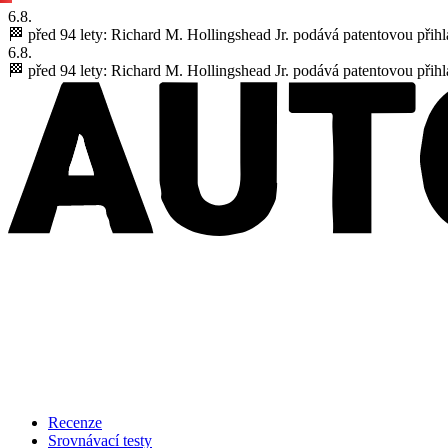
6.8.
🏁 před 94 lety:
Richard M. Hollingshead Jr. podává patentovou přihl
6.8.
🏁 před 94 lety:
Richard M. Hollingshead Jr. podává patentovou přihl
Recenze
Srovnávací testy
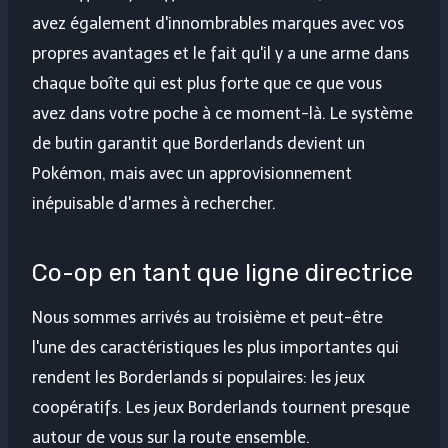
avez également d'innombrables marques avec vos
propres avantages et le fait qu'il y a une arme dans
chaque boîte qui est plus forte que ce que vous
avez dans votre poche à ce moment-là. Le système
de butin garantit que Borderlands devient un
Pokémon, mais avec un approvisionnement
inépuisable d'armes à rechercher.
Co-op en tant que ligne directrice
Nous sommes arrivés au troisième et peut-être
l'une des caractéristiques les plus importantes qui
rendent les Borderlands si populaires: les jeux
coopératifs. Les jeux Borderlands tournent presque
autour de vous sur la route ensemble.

...

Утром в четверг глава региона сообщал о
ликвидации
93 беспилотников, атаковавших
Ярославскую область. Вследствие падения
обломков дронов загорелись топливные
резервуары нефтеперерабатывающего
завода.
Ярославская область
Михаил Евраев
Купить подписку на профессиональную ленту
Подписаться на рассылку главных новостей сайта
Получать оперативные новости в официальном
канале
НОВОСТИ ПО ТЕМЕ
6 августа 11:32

- **EXERCISE PROMPT**
Among the lines of the preceding data, which ones hold the word "dans"? List them.

- **OUTPUT BELOW**
propres avantages et le fait qu'il y a une arme dans
avez dans votre poche à ce moment-là. Le système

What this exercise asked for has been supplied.